**WORK INSTRUCTIONS:** The required output is the lines below from the line containing "フリーランス法とは(発注者の方もどうぞ) (859, 990)" to the line containing "全国労保連について (165, 99)", inclusive, retyped exactly. No other lines belong in it.

**AVAILABLE DATA:**
□ □ □ □

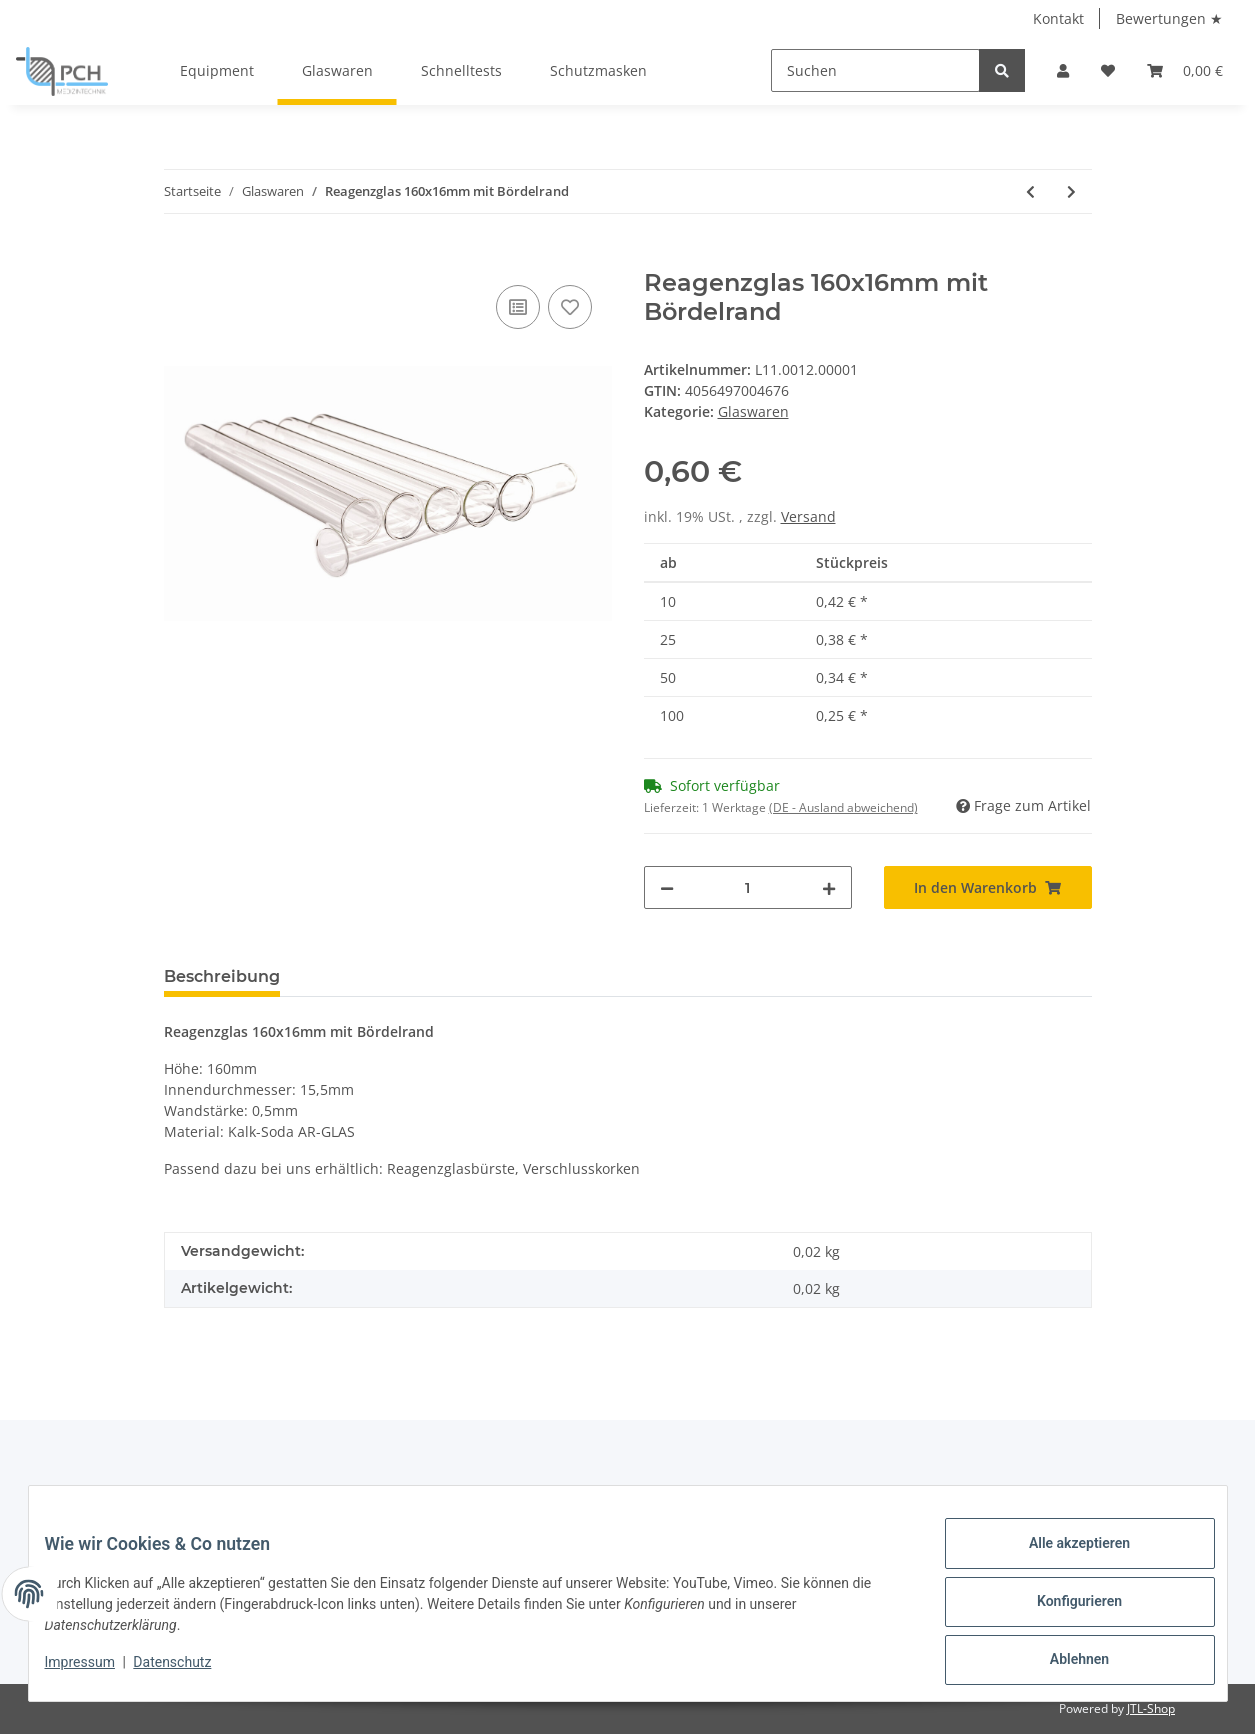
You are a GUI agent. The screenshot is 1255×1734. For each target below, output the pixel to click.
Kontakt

□ □ □ □

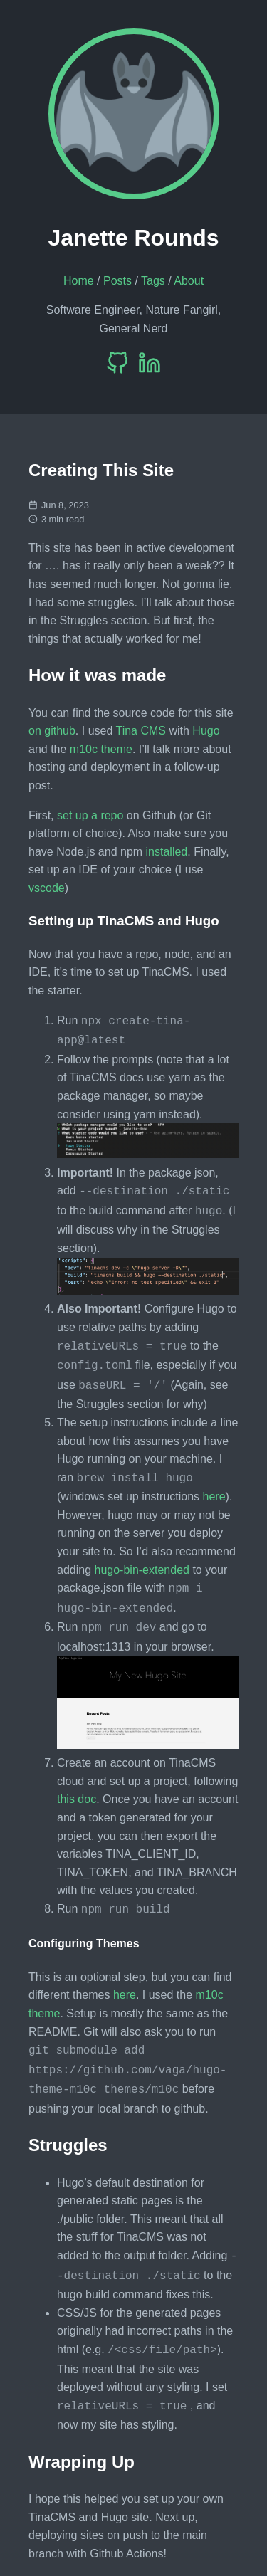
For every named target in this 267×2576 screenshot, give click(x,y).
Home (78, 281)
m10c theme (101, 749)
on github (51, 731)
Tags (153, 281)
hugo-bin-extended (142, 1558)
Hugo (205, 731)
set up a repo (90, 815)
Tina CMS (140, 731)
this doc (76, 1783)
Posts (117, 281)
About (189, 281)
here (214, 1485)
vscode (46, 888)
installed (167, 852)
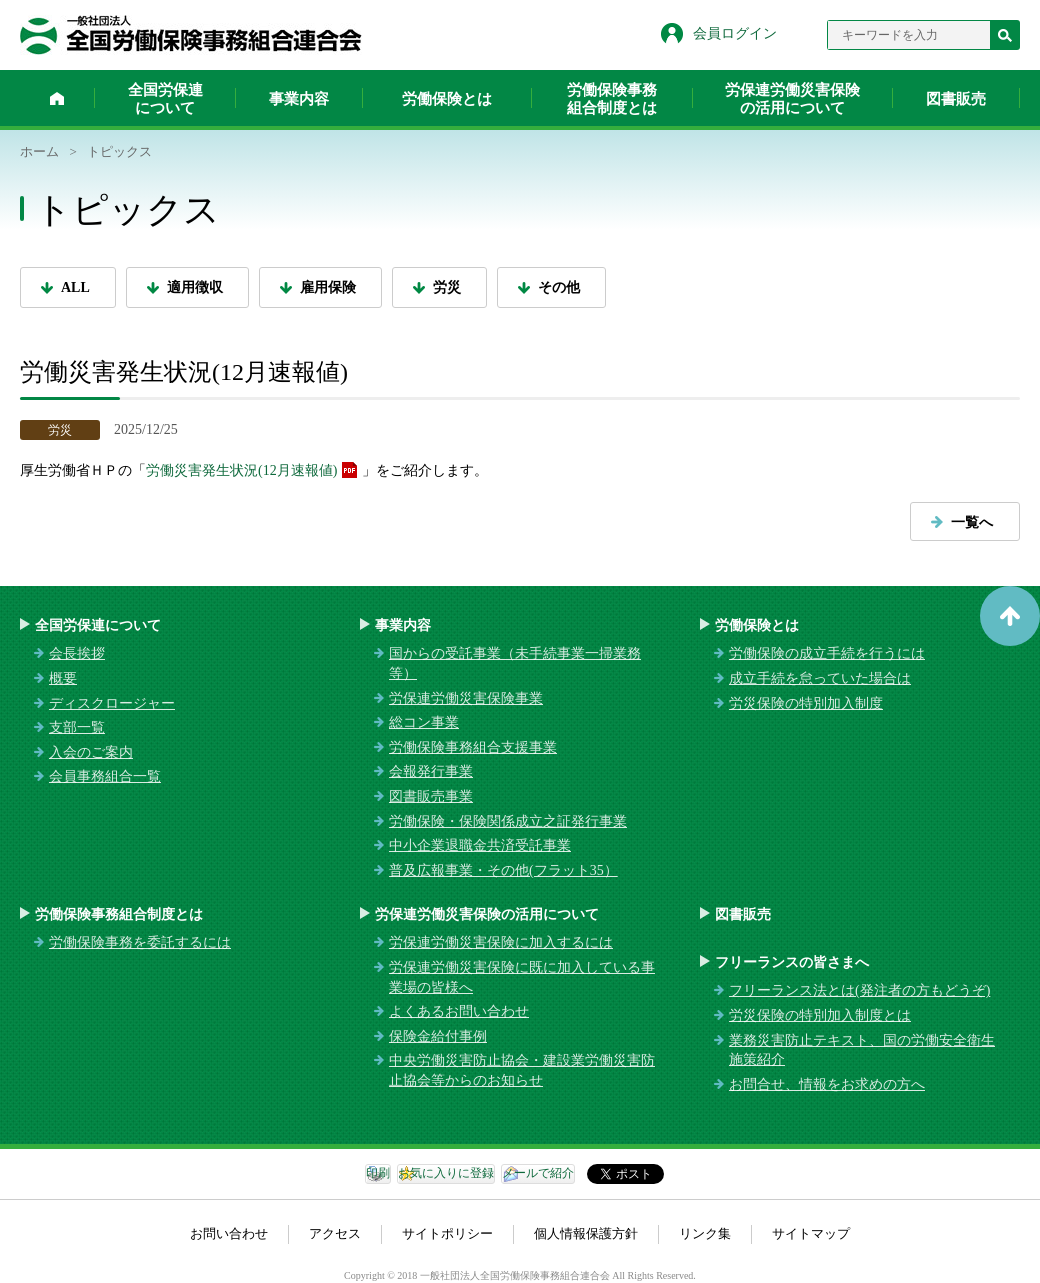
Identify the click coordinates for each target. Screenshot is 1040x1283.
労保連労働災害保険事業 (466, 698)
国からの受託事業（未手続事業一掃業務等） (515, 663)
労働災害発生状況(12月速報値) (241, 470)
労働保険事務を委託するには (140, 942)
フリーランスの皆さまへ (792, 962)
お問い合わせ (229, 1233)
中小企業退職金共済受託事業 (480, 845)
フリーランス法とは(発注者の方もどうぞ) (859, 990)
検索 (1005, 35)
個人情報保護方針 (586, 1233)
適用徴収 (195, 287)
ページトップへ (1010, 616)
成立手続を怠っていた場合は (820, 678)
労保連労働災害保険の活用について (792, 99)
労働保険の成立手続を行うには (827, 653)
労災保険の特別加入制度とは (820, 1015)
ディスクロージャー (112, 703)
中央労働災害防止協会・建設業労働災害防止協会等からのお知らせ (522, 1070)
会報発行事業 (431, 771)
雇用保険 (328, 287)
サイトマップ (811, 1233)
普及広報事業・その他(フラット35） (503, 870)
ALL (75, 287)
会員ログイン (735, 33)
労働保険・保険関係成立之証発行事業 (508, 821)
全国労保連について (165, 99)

□ □ □ □

**ANSWER FOR THE TASK:**
フリーランス法とは(発注者の方もどうぞ) (859, 990)
検索 (1005, 35)
個人情報保護方針 (586, 1233)
適用徴収 (195, 287)
ページトップへ (1010, 616)
成立手続を怠っていた場合は (820, 678)
労保連労働災害保険の活用について (792, 99)
労働保険の成立手続を行うには (827, 653)
労災保険の特別加入制度とは (820, 1015)
ディスクロージャー (112, 703)
中央労働災害防止協会・建設業労働災害防止協会等からのお知らせ (522, 1070)
会報発行事業 (431, 771)
雇用保険 (328, 287)
サイトマップ (811, 1233)
普及広報事業・その他(フラット35） (503, 870)
ALL (75, 287)
会員ログイン (735, 33)
労働保険・保険関係成立之証発行事業 (508, 821)
全国労保連について (165, 99)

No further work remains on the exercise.